A literatura infantojuvenil está sendo vítima de patrulhamento ideológico, liderado por pais que querem se meter na chamada liberdade de cátedra, que é um dispositivo constitucional. No Colégio Santo Agostinho não foi só o caso de Ana Maria Machado. Com o argumento de que lá se doutrinam crianças com ideologia comunista, alguns pais pediram, também, que fosse retirado do currículo o livro “Meninos sem pátria”, de Luís Puntel, editado em 1981, e adotado há muitos anos pela mencionada escola. É um momento extremamente grave para a cultura brasileira.

O fato foi analisado pela Academia Brasileira de Letras. Quando uma criança come uma maçã para entrar no mundo poético — e isso vira apologia ao suicídio —, devemos pensar até onde está se agredindo a liberdade artística e se prejudica a força da criação. A autora, a editora Global e a Academia Brasileira de Letras não concordam com a interpretação dada pela escola: “A ficção requer interpretação. Não se pode ler tudo ao pé da letra. Agindo assim, teremos que reescrever toda a história da literatura infantojuvenil universal”.

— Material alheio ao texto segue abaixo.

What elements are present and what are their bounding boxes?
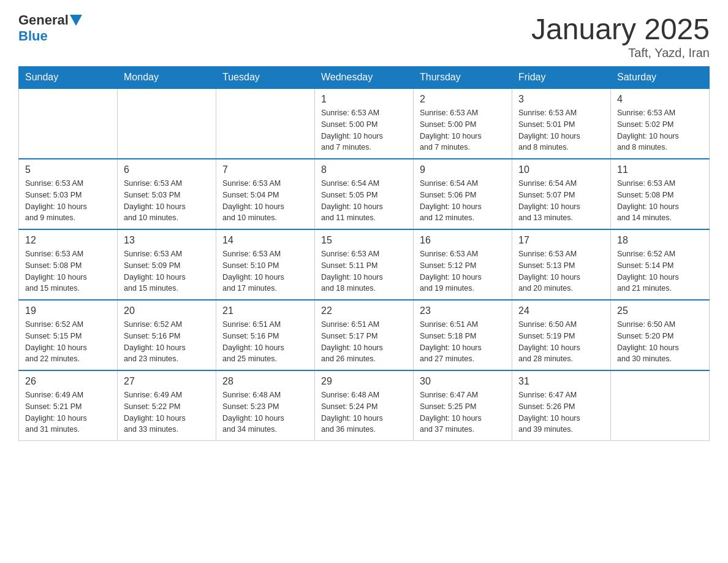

Vejam o exemplo de “A bela adormecida”, que inspirou Walt Disney a produzir um dos mais belos musicais da história do cinema. Aquele beijo que acorda a princesa adormecida não foi, nem poderia ter sido, consentido. Como refazer esse clássico?

Vez por outra, enfrentamos esse tipo de movimento, de natureza racista. Em 2010, nem Monteiro Lobato escapou da decisão equivocada do Conselho Nacional de Educação, proibindo a circulação de “Caçadas de Pedrinho”. Censurar o maior dos nossos autores, como Monteiro Lobato, é uma agressão à cultura nacional, como agora se quer fazer também com Ana Maria Machado. Lavro aqui o meu protesto.